Re: How do free electrons behave in heat and electrical conduction in metals

Hello, Ian!

The free electrons have both a kinetic energy and a charge, so when they are
moving through the lattice, they both conduct heat (carry their kinetic 
energy with them) and current (carry their charge with them). This is why a
conductor strapped across a thermal gradient will acquire a voltage along
its length. Electrons at the hot end will move more rapidly toward the cold
end than electrons at the cold end will move toward the hot end, just 
because the hot electrons have more kinetic energy than the cold ones. This
then carries some charge along, and an electric field builds up.

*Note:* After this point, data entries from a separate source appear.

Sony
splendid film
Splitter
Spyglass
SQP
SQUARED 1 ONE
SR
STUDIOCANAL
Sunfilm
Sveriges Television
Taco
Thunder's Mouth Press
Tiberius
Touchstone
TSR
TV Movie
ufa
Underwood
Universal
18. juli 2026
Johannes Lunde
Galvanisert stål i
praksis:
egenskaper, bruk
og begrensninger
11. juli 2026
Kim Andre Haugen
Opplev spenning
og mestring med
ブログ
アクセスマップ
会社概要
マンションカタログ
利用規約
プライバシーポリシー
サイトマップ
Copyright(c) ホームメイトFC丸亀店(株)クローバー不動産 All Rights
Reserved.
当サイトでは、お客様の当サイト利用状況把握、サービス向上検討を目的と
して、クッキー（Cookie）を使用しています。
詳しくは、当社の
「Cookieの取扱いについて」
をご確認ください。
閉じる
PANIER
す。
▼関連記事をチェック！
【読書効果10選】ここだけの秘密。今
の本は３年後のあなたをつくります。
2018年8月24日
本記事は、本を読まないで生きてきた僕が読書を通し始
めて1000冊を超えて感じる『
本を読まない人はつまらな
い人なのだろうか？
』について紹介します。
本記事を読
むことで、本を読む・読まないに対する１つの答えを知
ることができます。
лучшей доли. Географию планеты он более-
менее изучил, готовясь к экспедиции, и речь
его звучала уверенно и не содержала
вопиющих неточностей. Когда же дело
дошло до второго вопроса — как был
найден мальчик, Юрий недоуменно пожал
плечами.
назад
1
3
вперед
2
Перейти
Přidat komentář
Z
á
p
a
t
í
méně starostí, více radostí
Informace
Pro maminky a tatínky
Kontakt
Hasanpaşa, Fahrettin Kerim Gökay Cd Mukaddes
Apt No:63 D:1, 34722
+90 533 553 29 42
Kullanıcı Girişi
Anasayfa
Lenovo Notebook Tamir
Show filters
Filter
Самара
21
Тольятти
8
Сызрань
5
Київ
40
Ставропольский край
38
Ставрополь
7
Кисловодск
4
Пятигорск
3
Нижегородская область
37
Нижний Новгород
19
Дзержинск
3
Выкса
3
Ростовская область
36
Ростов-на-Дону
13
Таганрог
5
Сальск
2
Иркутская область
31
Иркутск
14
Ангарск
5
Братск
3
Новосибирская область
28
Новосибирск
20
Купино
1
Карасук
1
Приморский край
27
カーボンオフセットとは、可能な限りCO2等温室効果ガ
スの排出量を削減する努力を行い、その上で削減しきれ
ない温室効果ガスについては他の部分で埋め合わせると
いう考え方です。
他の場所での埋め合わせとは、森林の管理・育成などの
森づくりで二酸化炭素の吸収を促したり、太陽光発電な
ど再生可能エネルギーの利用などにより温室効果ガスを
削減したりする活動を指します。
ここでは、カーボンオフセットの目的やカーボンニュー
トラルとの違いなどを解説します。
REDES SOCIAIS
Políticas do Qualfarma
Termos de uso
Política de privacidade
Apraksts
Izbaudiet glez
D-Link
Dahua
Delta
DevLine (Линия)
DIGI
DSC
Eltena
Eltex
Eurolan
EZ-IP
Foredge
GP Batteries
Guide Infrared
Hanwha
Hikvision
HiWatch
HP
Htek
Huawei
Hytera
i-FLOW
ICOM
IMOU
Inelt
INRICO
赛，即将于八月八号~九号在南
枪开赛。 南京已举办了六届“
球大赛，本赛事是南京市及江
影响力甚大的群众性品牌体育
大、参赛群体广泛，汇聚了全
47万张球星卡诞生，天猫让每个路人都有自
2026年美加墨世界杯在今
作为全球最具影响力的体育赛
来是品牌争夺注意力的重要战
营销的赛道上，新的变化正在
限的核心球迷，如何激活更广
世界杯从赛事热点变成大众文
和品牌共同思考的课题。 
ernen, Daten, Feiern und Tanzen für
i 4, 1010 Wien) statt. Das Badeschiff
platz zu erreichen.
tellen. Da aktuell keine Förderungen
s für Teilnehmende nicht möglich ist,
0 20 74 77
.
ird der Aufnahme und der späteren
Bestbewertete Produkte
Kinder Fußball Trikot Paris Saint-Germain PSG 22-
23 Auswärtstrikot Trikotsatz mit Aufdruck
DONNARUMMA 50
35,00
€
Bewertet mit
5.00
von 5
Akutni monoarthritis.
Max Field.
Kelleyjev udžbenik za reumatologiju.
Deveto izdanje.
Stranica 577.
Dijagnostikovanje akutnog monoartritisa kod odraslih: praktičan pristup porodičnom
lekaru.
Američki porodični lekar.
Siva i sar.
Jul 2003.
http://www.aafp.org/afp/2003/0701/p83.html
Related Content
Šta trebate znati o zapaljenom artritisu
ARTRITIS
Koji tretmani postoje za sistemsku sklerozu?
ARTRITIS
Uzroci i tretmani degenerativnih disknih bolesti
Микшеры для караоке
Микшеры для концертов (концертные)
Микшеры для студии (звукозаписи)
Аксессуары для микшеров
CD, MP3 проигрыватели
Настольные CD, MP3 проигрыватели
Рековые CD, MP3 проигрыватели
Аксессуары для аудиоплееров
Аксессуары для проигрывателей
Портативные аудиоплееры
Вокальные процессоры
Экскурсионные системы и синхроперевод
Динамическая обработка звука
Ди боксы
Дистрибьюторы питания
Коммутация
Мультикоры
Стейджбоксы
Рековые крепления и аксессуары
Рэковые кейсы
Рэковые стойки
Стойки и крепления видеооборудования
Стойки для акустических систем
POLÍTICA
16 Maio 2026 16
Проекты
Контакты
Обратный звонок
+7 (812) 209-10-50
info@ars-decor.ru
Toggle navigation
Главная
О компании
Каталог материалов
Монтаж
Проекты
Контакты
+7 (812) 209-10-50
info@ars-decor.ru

There are two "differences" between thermal conduction and electrical 
conduction that I can think of.  One, the driving force (potential 
difference, or thermal gradient) is different. Two, electrons are
not the only method of heat transfer; one can have lattice vibrations (i.e.
phonons) do this as well.

Perhaps you can recast your approach to this subject to consider the drift
and diffusion currents of the electrons.  The former is written

      j  =  q m n  E                   q is charge
                                       m is the mobility of the electrons
                                         in the lattice
                                       n is the volume density of electrons
                                       E is the electric field value

and the latter is written

      j  =   q (kTm/q) (dn/dx)         T is the temperature
                                       k is Boltzman's constant
                                       (dn/dx) is the gradient of electron
                                         concentration
                                       q, m as above

The quantity (kTm/q) is known at the Diffusivity of the electrons in the
lattice, D. I wrote it this way to show the relationship between diffusivity
and mobility...one is a constant multiple of the other for any given 
temperature, due to the fact that both are related to electrons moving in
the lattice.  You should note that E and n are both functions of position
in the lattice, and m is a function of the temperature.

In general, the drift equation tells how the electrons respond to the 
electric field, and the diffusion equation tells how the electrons respond
to thermal effects (as well as concentration gradients from such things
as charge injection across a junction, etc, but that needn't be considered 
here).  

Try working with these two equations to understand what's going on. I find
it a more natural way to envision what the electrons are doing in response
to applied external influences, be they thermal or electrical.